=== PROBLEM STATEMENT ===
Your answer should consist of every line from the records that holds the string "Personal".

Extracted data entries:

__________

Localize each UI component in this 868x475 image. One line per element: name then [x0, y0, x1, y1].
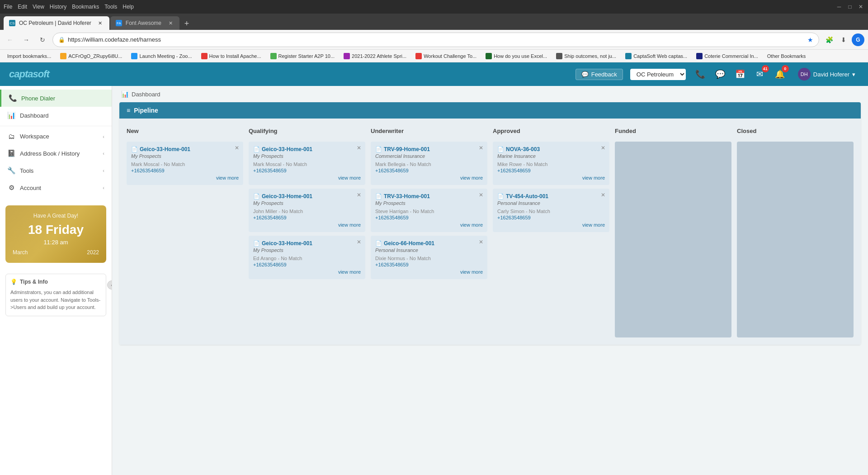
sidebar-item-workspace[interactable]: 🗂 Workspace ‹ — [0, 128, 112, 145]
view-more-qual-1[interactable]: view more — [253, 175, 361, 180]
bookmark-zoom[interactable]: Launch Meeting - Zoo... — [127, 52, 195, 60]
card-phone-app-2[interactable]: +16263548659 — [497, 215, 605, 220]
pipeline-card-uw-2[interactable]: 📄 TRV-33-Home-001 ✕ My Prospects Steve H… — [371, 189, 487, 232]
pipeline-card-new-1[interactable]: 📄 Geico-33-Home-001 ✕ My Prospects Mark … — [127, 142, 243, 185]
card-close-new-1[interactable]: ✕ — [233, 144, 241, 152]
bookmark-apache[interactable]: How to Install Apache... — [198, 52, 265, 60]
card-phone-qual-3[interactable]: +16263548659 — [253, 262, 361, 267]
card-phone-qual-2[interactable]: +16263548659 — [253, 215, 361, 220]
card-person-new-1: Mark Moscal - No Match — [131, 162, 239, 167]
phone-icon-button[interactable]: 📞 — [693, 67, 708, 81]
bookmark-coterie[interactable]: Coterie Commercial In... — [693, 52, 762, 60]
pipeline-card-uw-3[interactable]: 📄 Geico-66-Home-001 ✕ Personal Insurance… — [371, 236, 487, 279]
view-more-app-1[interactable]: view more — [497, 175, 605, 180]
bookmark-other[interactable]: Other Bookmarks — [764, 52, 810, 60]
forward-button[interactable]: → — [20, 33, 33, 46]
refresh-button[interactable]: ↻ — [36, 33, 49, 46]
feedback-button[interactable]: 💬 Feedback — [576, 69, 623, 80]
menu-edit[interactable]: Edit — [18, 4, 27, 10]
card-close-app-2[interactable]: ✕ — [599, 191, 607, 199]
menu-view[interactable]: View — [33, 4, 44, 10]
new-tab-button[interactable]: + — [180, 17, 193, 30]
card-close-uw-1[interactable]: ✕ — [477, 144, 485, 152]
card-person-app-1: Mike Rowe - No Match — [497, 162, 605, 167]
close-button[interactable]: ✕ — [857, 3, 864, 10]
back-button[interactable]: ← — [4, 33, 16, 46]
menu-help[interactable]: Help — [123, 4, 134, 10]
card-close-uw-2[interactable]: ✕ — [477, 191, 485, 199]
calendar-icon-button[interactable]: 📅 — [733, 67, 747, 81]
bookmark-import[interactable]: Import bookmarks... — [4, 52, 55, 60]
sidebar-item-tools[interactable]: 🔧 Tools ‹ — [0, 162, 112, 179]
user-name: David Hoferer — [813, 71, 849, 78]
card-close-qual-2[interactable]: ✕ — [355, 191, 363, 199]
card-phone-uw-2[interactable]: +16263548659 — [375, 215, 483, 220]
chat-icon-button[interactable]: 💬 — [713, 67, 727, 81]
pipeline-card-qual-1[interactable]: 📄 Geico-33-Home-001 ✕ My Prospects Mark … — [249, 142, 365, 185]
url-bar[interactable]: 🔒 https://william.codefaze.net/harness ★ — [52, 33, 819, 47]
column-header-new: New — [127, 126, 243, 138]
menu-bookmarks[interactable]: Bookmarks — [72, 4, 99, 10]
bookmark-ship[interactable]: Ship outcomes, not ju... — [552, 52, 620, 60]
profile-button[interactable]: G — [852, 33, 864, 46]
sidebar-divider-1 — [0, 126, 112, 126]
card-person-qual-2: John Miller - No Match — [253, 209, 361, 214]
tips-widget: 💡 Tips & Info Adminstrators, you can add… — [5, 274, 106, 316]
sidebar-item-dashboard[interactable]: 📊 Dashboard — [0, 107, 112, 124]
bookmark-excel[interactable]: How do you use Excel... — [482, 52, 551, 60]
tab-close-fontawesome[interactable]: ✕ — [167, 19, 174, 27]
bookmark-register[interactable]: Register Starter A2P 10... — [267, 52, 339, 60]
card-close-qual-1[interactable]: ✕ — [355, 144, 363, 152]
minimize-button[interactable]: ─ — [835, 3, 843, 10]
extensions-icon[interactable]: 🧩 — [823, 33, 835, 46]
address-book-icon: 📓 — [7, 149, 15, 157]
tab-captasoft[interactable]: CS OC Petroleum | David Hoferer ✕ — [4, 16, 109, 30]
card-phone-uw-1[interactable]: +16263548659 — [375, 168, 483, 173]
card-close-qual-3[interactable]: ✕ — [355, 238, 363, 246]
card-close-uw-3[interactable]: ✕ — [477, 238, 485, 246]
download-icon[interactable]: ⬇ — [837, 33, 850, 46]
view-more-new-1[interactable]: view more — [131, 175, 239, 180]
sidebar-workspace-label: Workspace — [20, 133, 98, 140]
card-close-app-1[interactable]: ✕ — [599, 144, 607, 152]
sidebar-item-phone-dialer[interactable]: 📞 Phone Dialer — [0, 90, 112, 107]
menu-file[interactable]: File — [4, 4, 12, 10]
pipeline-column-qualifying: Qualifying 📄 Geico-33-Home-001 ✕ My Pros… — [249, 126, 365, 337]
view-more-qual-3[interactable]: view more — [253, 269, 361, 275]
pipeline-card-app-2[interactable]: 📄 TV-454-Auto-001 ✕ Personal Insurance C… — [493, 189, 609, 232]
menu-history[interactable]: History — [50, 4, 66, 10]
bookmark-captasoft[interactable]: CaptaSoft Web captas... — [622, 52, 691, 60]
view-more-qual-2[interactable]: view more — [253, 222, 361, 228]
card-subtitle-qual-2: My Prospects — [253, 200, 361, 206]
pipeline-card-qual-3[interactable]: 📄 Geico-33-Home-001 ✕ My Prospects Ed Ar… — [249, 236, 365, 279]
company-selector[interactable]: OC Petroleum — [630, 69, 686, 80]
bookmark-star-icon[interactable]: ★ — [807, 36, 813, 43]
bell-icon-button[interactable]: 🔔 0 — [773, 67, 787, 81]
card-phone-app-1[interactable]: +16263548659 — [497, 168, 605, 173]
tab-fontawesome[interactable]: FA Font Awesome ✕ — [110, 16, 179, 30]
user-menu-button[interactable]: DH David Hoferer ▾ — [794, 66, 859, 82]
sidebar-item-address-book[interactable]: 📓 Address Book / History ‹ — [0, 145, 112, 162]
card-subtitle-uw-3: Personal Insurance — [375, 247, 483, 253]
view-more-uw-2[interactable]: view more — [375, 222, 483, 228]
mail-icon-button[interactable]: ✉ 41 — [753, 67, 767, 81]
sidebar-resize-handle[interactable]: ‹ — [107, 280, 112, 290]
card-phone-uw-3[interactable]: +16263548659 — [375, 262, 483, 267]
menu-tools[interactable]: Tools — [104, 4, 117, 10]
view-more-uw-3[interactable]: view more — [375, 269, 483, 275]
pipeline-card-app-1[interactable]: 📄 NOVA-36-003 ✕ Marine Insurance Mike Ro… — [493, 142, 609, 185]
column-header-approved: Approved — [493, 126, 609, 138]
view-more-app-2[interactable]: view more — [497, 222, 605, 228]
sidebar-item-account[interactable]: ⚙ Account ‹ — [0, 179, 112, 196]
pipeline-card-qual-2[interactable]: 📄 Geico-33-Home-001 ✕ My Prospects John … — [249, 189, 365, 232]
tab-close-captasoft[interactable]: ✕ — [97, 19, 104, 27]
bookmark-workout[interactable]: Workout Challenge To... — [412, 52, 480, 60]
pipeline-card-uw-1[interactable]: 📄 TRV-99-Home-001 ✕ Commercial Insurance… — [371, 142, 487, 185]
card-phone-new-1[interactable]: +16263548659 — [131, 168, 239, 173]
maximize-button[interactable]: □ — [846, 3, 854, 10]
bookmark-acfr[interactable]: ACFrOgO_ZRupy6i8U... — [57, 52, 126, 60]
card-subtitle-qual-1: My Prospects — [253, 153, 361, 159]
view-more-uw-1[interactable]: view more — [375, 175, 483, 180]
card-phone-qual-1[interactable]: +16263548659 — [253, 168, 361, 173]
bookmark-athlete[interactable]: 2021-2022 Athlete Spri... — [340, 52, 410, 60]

__________

=== SOLUTION FOR THIS TASK ===
pipeline-card-uw-3[interactable]: 📄 Geico-66-Home-001 ✕ Personal Insurance… — [371, 236, 487, 279]
pipeline-card-app-2[interactable]: 📄 TV-454-Auto-001 ✕ Personal Insurance C… — [493, 189, 609, 232]
card-subtitle-uw-3: Personal Insurance — [375, 247, 483, 253]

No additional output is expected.